Oleh Choirul Ngaivah
A.
KEKUASAAN
MUTLAK TUHAN
Kekuasaan Tuhan
yang terbatas tidak memiliki bukti yang lebih terang kecuali jika dilengkapi
dengan mengkaji dan menguji fenomena alam semesta yang yang diciptakan dalam
bentuk yang beraneka ragam dari alam yang tidak bisa diuraikan dengan sempurna.
Ketika kita
melihat ciptaan Tuhan, maka diri kita akan berhadapan dengan energi yang sangat
besar yang tidak ada batas yang kita bayangkan. Melihat ciptaan dan milyaran
kebenaran dalam keajaiban alam dan direlung kehidupan manusia sendiri telah
menyediakan indikasi yang paling jelas tentang skala Kekuasaan Tuhan yang telah
menciptakannya. Karena besar dan dan kompleksitasnya tatanan kehidupan, maka
tidak ada penjelasan lain yang memadai.
Ketika kita
mencapai kesimpulan bahwa Tuhan sendiri yang berperan dalam mencipta, menata,
dan mengatur seluruh alam semesta,dansemua sebab dan akibat tunduk pada
kehendak dan perintah-Nya, masing-masing memiliki peran tertentu yang telah
ditetapkan oleh Tuhan ketika kita telah mencapai kesimpulan ini, bagaimana kita
bisa membayangkan bahwa kehidupan yang lain memiliki level yang sama dengan
Tuhan dan tidak tunduk untuk sujud di hadapan-Nya ?
Allah berfirman
:
Dan sebagian diantara tanda-tanda kekuasaan-Nya
adalah malam, siang, matahari, dan bulan. Janganlah bersujud kepada matahari
dan janganlah pula kepada bulan, tetapi bersujudlah kepada Tuhan Yang
Menciptakannya, jika kamu hanya kepada-Nya saja menyembah. (QS.
FUSHSHILAT : 37 )
Kekuasaan Tuhan
yang tidak tertandingi memaksa manusia untuk sujud dihadapan Sang Pencipta
skema besar ini,. Tidak ada kata-kata yang mampu mengekspresikan dimensi
kekuasaannya. Eksensi unik itu memiliki kekuasaan yang sangat besar sehingga
kapanpun Dia menghendaki sesuatu untuk menjadi kenyataan, maka cukup mengatakan
“Jadi !”, maka obyek yang dikehendaki akan menjadi kenyataan.
Allah berfirman :
“Sesungguhnya perintah-Nya apabila dia menghendaki
sesuatu hanya berkata kepadanya ‘Jadilah !’ maka terjadilah ia.” (QS.
YASIN : 87 )
Hukum yang
ditunjukkan di ayat ini adalah indikator terbaik tentang kekuasaan-Nya yang tak
terbatas dan manifestasi kekuasaan dan kebesaran-Nya yang tidak terjangkau.

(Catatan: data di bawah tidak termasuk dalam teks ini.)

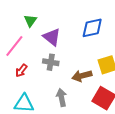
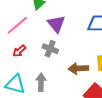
gray arrow: (62, 97) -> (41, 82), moved

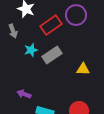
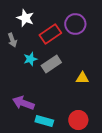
purple arrow: (24, 94) -> (23, 103), size x1.5

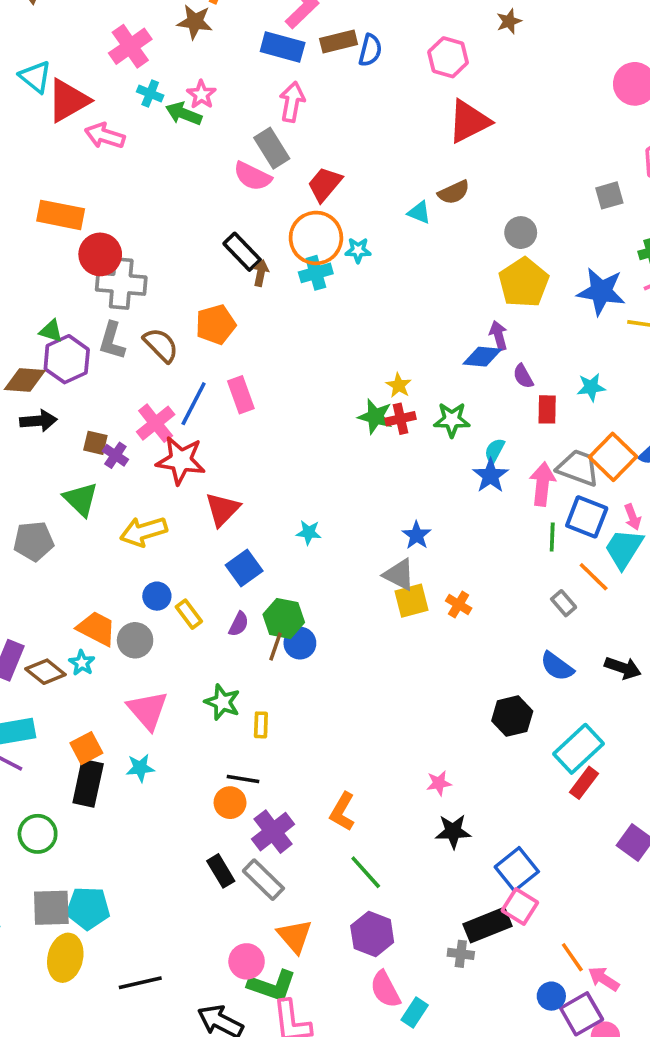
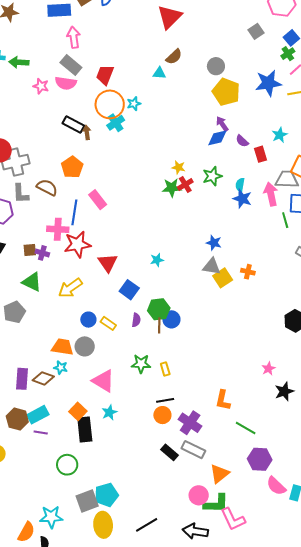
pink star: (201, 94) -> (41, 86), moved
pink cross: (156, 423) -> (58, 229), turned -30
orange triangle: (295, 936) -> (219, 474), turned 50

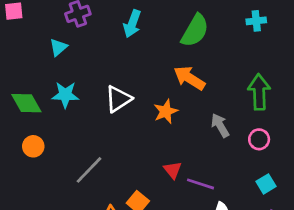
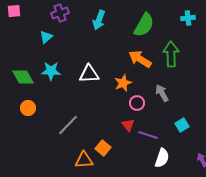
green arrow: (259, 92) -> (171, 54), moved
white triangle: (118, 99) -> (89, 74), turned 30
pink circle: (259, 139) -> (137, 103), moved
cyan square: (266, 184) -> (182, 125), moved

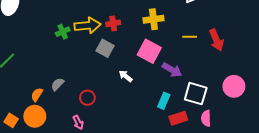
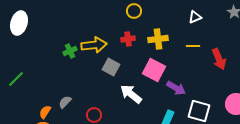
red cross: (113, 23) -> (128, 39), moved
yellow line: (190, 37) -> (193, 46), moved
white arrow: (126, 76) -> (131, 94), size x1.6

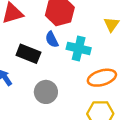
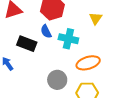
gray circle: (46, 92) -> (57, 80), moved

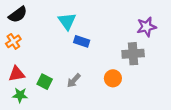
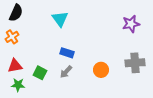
black semicircle: (18, 15) -> (16, 13), turned -30
blue rectangle: (82, 41) -> (67, 53), moved
gray cross: (133, 54) -> (135, 63), moved

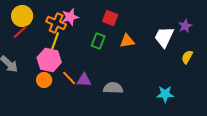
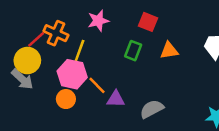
yellow circle: (22, 16) -> (27, 60), moved
orange cross: (56, 23) -> (56, 33), moved
orange line: (69, 78) -> (97, 85), moved
gray semicircle: (113, 88) -> (152, 109), turned -30

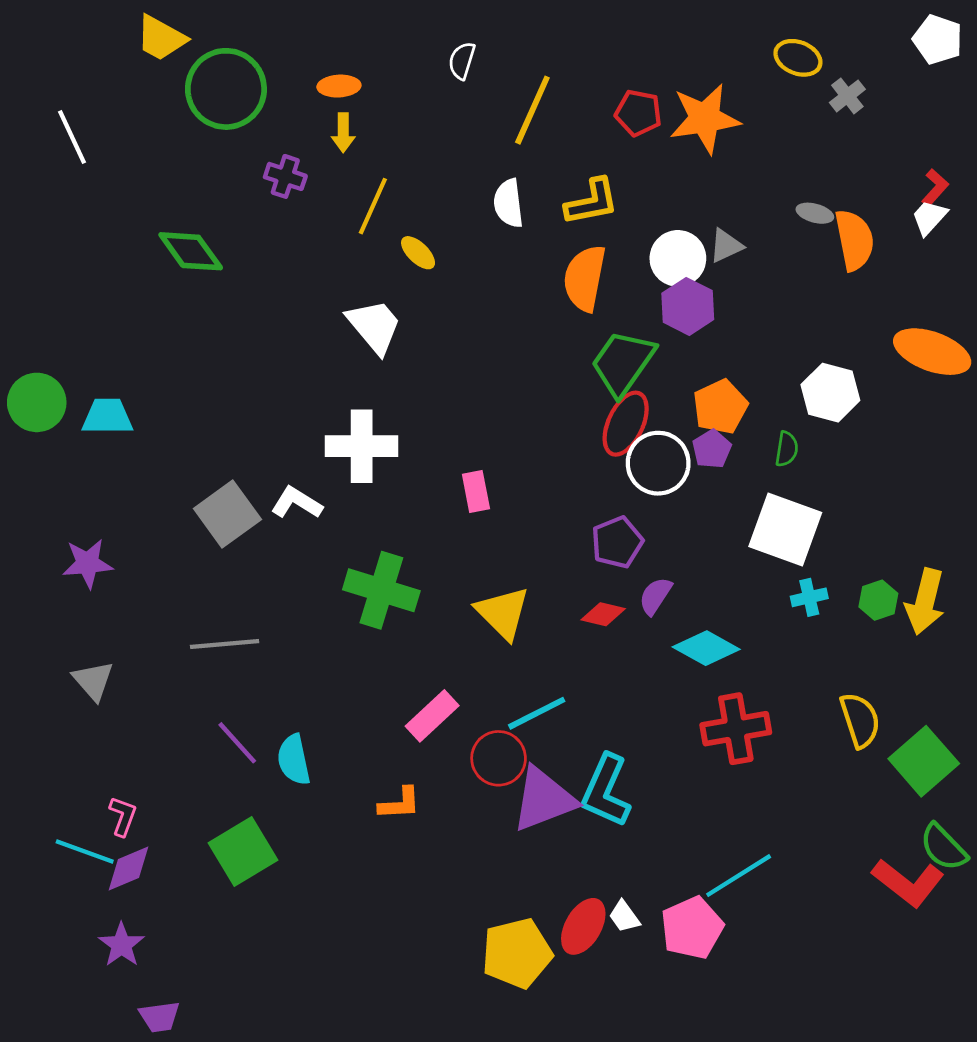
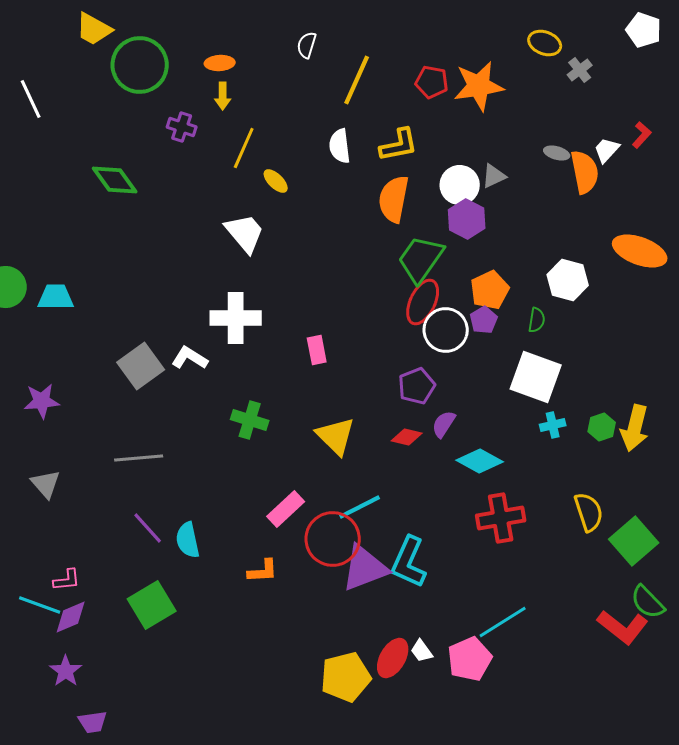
white trapezoid: (929, 217) -> (607, 150), moved
green cross: (381, 590) -> (250, 420), size x0.7
red circle: (499, 758) -> (333, 539), size x1.4
pink L-shape: (123, 816) -> (67, 580), turned 64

Ayat ini menegaskan batas yang bisa melekat pada kekuasaan Tuhan dan
mengumumkan ketidaksesuaian semua kriteria dan ukuran bila berhadapan dengan
hukum Tuhan ini.
Tuhan Maha Kuasa
Tidak ada yang
meragukan pernyataan ini, karena memang seluruh semesta ini ada di bawah
kekuasaanya. Tuhan Kuasa atas segala sesuatu,segala tindakan :
. . . . . . . Sesungguhnya Allah Maha Kuasa atas segala
sesuatu. ( QS. Al Baqarah [2] : 20 )
Dia Kuasa dan
mampu ( QS Al Baqarah [2] : 20, QS. Al An’am [6] : 37 ). Dia kuat, perkasa (
QS. Hud [11] : 66 ).Dia Agung (QS. Al An’am [6] : 61, QS. Yusuf [12] : 39 )
Perhatikan
deretan ciptaan-Nya : makhluk-makhluk kecil dan binatang-binatang buas yang
sangat menakutkan, binatang-binatang yang hidup di kedalaman laut; burung yang
sangat indah dan memiliki kicau nyaring dengan sayap yang berwarna-warnai, yang
keindahannya ditiru oleh seniman sebagai hiasan kerajinan mereka;
binatang-biantang yang gemerlapan di langit dan matahari yang terbit dan
terbenam; fajar dan cahaya bulan, planet, galaksi dan nebula (sekelompok
bintang yang nampak terang pada malam hari yang terbuat dari gas dandebu ),
masing-masing dari mereka dalam jantungnya memiliki milyaran cahaya terang
semuanya berputar dalam penampilan mereka yang tak terbatas.
Besar dan kecil,
sulit dan mudah adalah properti yang melekat pada kehidupan yang terbats; pada
wilayah esensi dan atribut Tuhan yang terbatas tidak ada persoalan besat dan
kecil, banyak dan sedikit. Kelemahan dan ketidakbudayaan disebabkan oleh
keterbatasan energi yang terdapat pada agenm oleh eksistansi rintangan di jalan
ini, atau oleh tidak adanya sarana dan instrumen; semus sifat ini tidak bisa melekat pada diri kekuasaan
yang tidak terbatas.
Al Qur’an mengatakan
:
. . . . .dan tidak ada sesuatupun yang dapat
melemahkan Tuhan baik di langit maupun di bumi, sungguh Tuhan adalah Maha
Mengetahui lagi Maha Perkasa. ( QS. FAATHIR : 44 )
Meskipun Tuhan
mampu mengerjakan semua hal, namun Dia telah menciptakan dunia menurut skema
yang cermat dan khas dalam kerangka kerja yang darinya sekelompok fungsi telah
ditetapkan bagi fenomena tertentu dalam penciptaan fenomena yang lain. Fenomena itu secara sempurna dan tidak bisa
ditolak lagi tunduk kepada kepada perintah-Nya. Saat melakukan fungsi itu, ia
sama sekali tidak pernah memberontak perintah-Nya.
Allah berfirman
:
Sesungguhnya Tuhan kamu ialah Tuhanyang telah
menciptakan langit dan bumi dalam enam masa, lalu Dia bersemayam di atas ‘arsy.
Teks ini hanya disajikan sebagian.